**Task prompt**
Your answer must be an exact copy of the records below, with every picture left out.
-- Data to process follows --
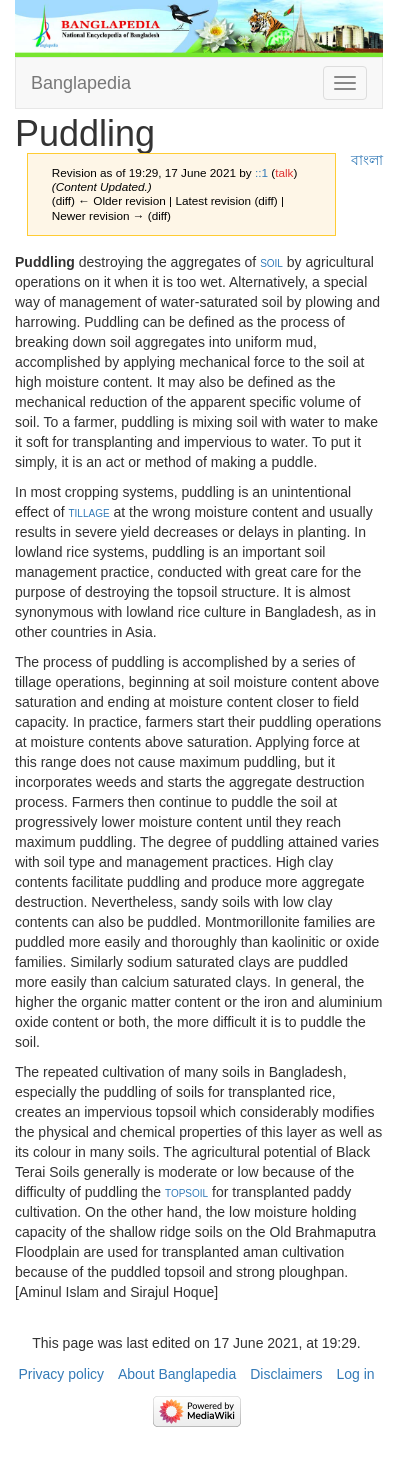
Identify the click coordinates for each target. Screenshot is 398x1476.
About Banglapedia (177, 1374)
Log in (355, 1374)
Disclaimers (286, 1374)
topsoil (186, 1192)
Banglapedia (81, 83)
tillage (88, 512)
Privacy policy (61, 1374)
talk (284, 172)
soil (271, 262)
-- Data to process concluded --
**Output for this exercise**
Identify the click coordinates for each target. Screenshot is 398x1476.
About Banglapedia (177, 1374)
Log in (355, 1374)
Disclaimers (286, 1374)
topsoil (186, 1192)
Banglapedia (81, 83)
tillage (88, 512)
Privacy policy (61, 1374)
talk (284, 172)
soil (271, 262)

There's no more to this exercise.